Copy the data below exactly. Any pictures in it should be omitted.

[Dataset excerpt — start]

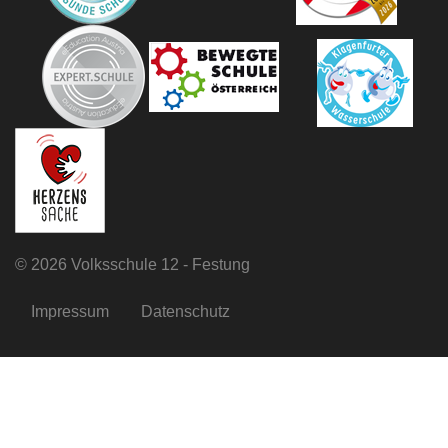
©
2026 Volksschule 12 - Festung
Impressum
Datenschutz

[Dataset excerpt — finish]

*Finished exercise*.
©
2026 Volksschule 12 - Festung
Impressum
Datenschutz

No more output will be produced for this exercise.